Just the opposite applies if the strike price is below the current stock
price. The negative delta of the short-term ITM call is greater than the
positive delta of the long-term ITM call. The negative delta of the long-term
OTM put is greater than the positive delta of the short-term OTM put.
When the position starts out with either a positive or negative delta,
movement in the direction of the delta is necessary for the trade to be
profitable. Negative gamma is also an important strategic consideration.
Stock-price movement is needed, but not too much.

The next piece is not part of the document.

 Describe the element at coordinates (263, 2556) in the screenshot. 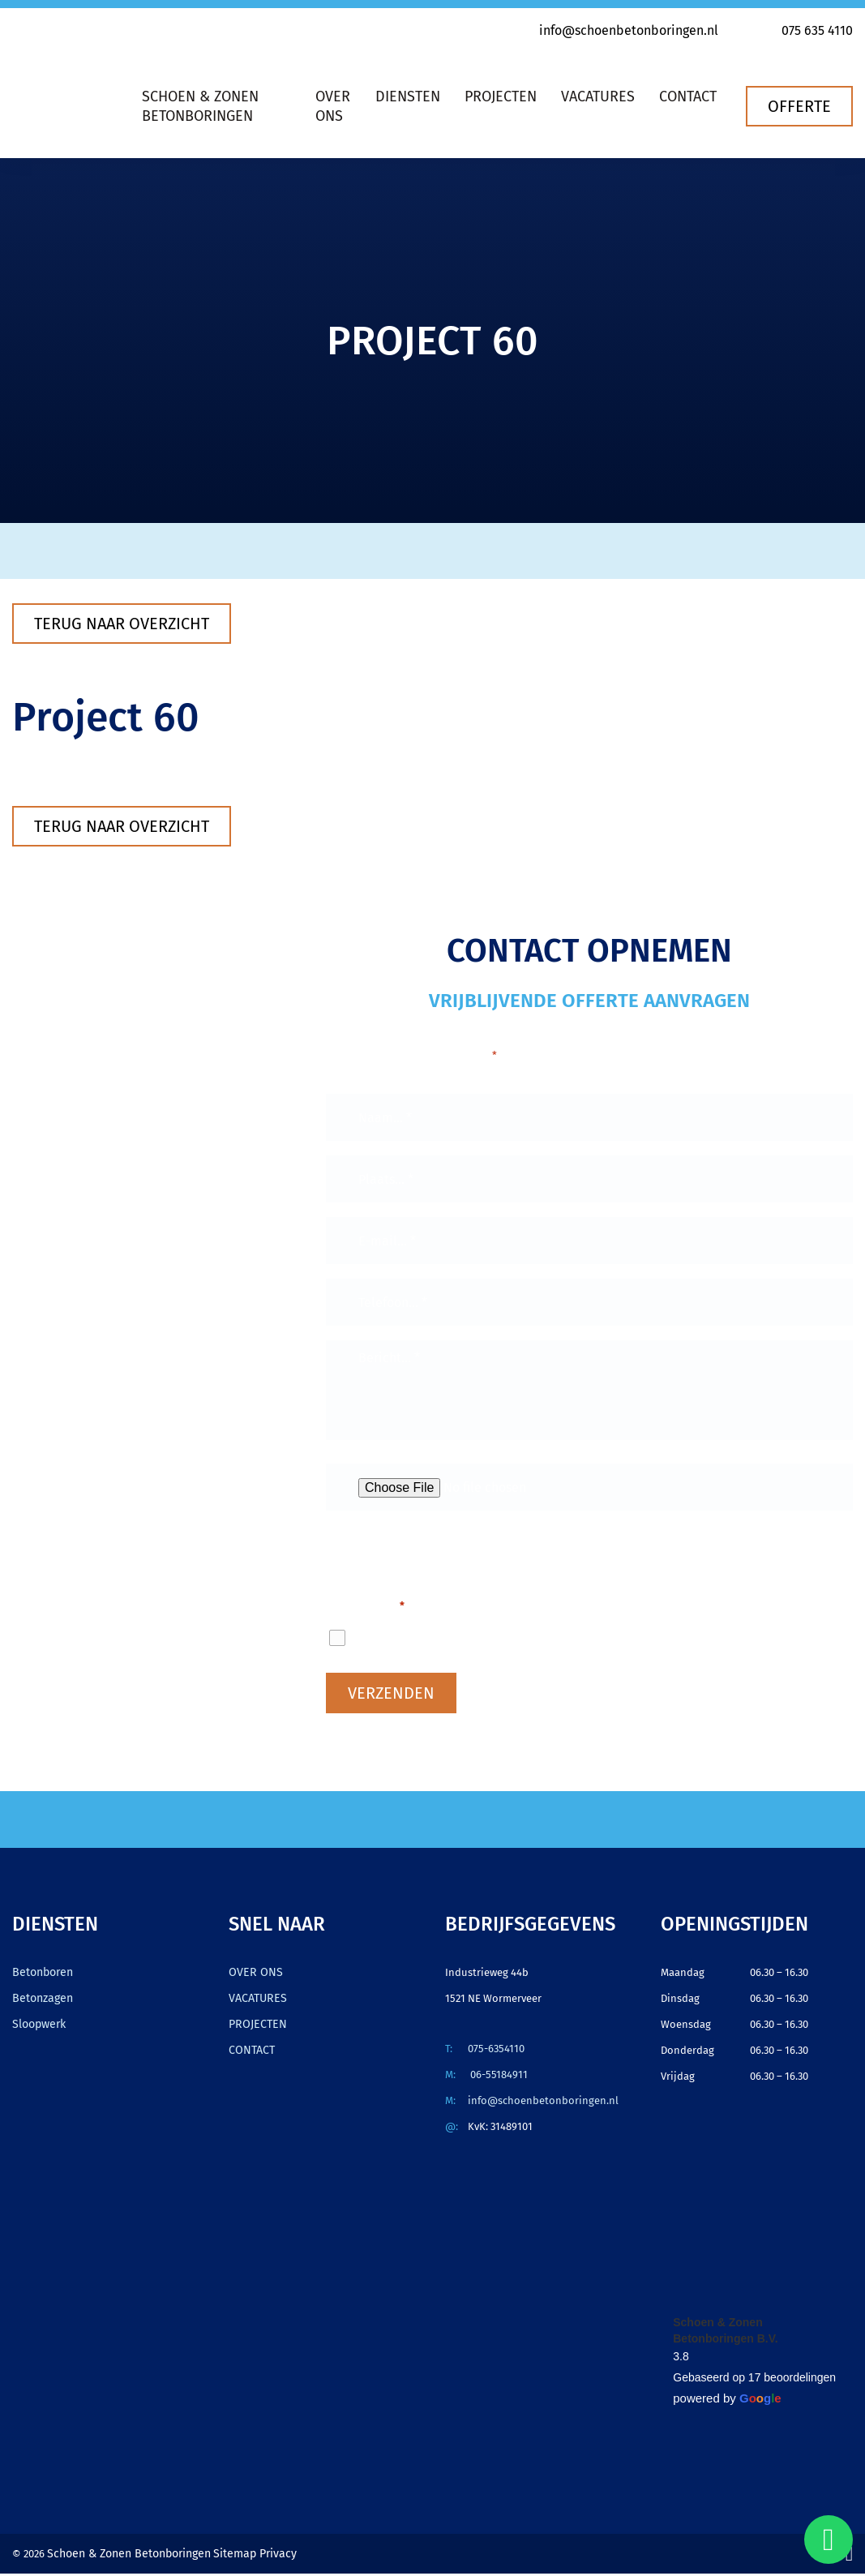

I see `Privacy` at that location.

Buying calendar spreads is like playing outfield in a baseball game. To
catch a fly ball, an outfielder must focus on both distance and timing. He
must gauge how far the ball will be hit and how long it will take to get
there. With calendars, the distance is the strike price—thats where the stock
needs to be—and the time is the expiration day of the short months option:
thats when it needs to be at the target price.
For example, with Wal-Mart (WMT) at $48.50, a trader, Pete, is looking
for a rise to about $50 over the next five or six weeks. Pete buys the
AugustSeptember call calendar. In this example, August has 39 days until
expiration and September has 74 days.